To work with the API, you'll need an OAuth token, which you can get after creating an application in the Yandex OAuth service.
- If you don't have an OAuth application yet, follow the instructions on the Access to API page to create one and obtain a token. When creating an application, select the permissions ya360_admin:mail_read_shared_mailbox_inventory and ya360_admin:mail_write_shared_mailbox_inventory.
- If you already have an OAuth application for working with the Yandex 360 for Business API, add permissions to view and edit mailbox access settings to it and then get a new OAuth token following these instructions.
Gather data needed for API requests.
1. Find the organization ID: open the company account and select General settings → Company profile. You can see the ID below the organization name.
2. Find the ID of the employee who needs access.
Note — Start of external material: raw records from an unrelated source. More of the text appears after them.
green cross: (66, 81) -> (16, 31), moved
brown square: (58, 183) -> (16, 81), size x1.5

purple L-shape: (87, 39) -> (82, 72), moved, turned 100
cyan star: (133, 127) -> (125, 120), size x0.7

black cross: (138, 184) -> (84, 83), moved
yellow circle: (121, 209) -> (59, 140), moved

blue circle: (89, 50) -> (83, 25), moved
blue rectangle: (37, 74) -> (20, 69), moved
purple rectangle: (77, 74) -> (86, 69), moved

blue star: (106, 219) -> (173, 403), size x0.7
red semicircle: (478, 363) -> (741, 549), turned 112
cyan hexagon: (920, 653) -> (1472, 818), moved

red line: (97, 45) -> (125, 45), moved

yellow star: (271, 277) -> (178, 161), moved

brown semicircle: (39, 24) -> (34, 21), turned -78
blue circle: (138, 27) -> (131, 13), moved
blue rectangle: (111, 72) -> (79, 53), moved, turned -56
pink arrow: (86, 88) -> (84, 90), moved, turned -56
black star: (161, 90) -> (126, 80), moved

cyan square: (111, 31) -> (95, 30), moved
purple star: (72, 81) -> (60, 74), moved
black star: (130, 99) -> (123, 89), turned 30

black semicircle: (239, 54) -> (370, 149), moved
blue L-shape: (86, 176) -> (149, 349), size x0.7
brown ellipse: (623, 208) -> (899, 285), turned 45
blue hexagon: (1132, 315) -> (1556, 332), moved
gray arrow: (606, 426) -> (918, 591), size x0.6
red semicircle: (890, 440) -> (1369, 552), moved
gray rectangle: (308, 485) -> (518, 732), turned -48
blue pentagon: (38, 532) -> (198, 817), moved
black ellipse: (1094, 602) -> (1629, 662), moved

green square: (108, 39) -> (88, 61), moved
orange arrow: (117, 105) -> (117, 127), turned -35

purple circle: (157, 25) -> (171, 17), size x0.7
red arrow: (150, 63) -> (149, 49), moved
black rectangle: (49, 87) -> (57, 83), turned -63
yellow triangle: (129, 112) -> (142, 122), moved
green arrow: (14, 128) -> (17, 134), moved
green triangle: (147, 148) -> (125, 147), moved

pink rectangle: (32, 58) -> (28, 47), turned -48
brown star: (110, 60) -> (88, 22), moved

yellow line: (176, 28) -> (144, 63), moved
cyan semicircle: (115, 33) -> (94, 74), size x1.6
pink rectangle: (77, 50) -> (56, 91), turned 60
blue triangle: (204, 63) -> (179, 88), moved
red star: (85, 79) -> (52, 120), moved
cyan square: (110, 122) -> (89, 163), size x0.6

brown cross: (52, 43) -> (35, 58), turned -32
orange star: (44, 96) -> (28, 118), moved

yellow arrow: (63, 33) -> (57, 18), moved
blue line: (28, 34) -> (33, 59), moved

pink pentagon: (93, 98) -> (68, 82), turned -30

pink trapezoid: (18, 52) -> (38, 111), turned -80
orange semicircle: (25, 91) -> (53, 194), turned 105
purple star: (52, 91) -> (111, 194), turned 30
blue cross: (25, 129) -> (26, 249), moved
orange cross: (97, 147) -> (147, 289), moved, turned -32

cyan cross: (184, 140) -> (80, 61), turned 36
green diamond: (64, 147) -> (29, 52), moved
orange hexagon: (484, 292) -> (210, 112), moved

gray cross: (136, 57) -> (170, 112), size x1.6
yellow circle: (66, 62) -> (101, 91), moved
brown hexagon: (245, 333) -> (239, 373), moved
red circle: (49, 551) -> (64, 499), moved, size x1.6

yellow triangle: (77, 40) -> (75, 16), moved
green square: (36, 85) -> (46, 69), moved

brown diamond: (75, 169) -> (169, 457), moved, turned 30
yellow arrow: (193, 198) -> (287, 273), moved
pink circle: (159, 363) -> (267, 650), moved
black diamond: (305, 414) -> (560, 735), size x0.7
To do this:
  1. Select Users → Employees.
  2. Find the line with the employee you need and click their name.
  3. Right-click the employee's username and copy the link address.
  4. Insert the address into any text editor. The ID is the part of the address after uid=. For example, in the address
```
https://staff.yandex.ru/bb?org_id=5487632&uid=2260000054273165
```
    the ID is 2260000054273165.
    
    Is it possible to find employee IDs using the API?
    Sure. There's a request that returns the list of IDs. View documentation

Step 2. Enable mailbox delegation

Note

There's a limit on the number of delegated mailboxes in the organization. For more information about the existing limitations, see the Limits section on the "Shared access" page.

When you enable delegation for a mailbox, this mailbox is considered delegated even if access by other employees is not yet configured. When you no longer need shared access to the mailbox, disable the delegation option so that it doesn't count toward the available limit.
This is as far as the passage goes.